TASK DETAILS:
Please output exactly the part of the records below that opens with the line containing "цены на продукцию" and closes with the line containing "Все сотрудники имеют квалифи", both lines included, and nothing else.

DATASET:

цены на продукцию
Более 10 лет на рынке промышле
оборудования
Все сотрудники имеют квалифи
---
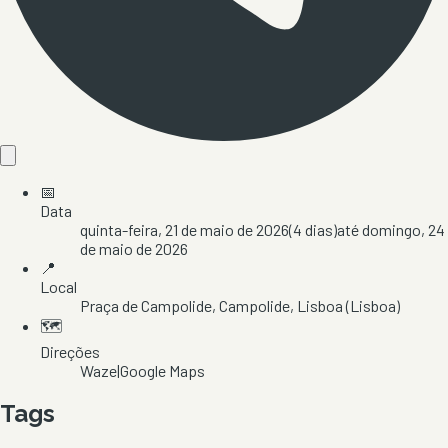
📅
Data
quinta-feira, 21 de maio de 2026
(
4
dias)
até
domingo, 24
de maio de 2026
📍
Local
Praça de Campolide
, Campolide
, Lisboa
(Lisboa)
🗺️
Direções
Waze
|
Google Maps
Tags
==
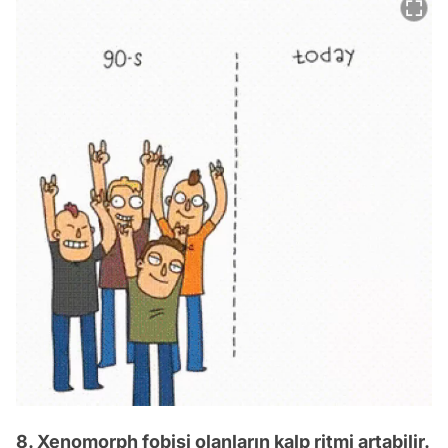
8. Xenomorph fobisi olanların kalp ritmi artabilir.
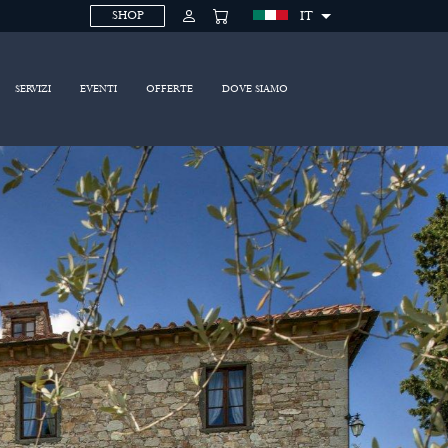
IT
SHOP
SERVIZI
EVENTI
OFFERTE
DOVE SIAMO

EXERCISE OUTPUT:
цены на продукцию
Более 10 лет на рынке промышле
оборудования
Все сотрудники имеют квалифи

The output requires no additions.